DATA: Begin
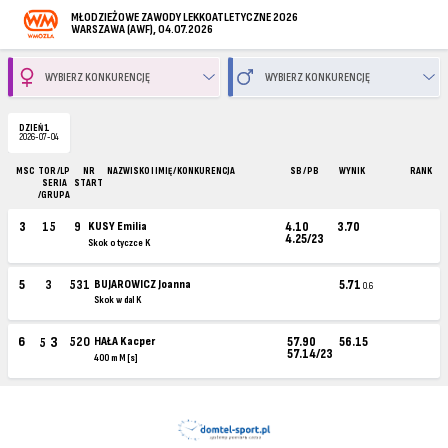
MŁODZIEŻOWE ZAWODY LEKKOATLETYCZNE 2026
WARSZAWA (AWF), 04.07.2026
DZIEŃ 1
2026-07-04
MSC
TOR /LP
NR
NAZWISKO I IMIĘ / KONKURENCJA
SB / PB
WYNIK
RANK
SERIA
START
/GRUPA
3
15
9
KUSY Emilia
4.10
3.70
4.25/23
Skok o tyczce K
5
3
531
BUJAROWICZ Joanna
5.71
0.6
Skok w dal K
3
6
520
HAŁA Kacper
57.90
56.15
5
57.14/23
400 m M [s]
DATA: End
WORK TO BE COMPLETED: All entries above should be returned exactly, apart from their pictures.

WRITTEN RESPONSE:
MŁODZIEŻOWE ZAWODY LEKKOATLETYCZNE 2026
WARSZAWA (AWF), 04.07.2026
DZIEŃ 1
2026-07-04
MSC
TOR /LP
NR
NAZWISKO I IMIĘ / KONKURENCJA
SB / PB
WYNIK
RANK
SERIA
START
/GRUPA
3
15
9
KUSY Emilia
4.10
3.70
4.25/23
Skok o tyczce K
5
3
531
BUJAROWICZ Joanna
5.71
0.6
Skok w dal K
3
6
520
HAŁA Kacper
57.90
56.15
5
57.14/23
400 m M [s]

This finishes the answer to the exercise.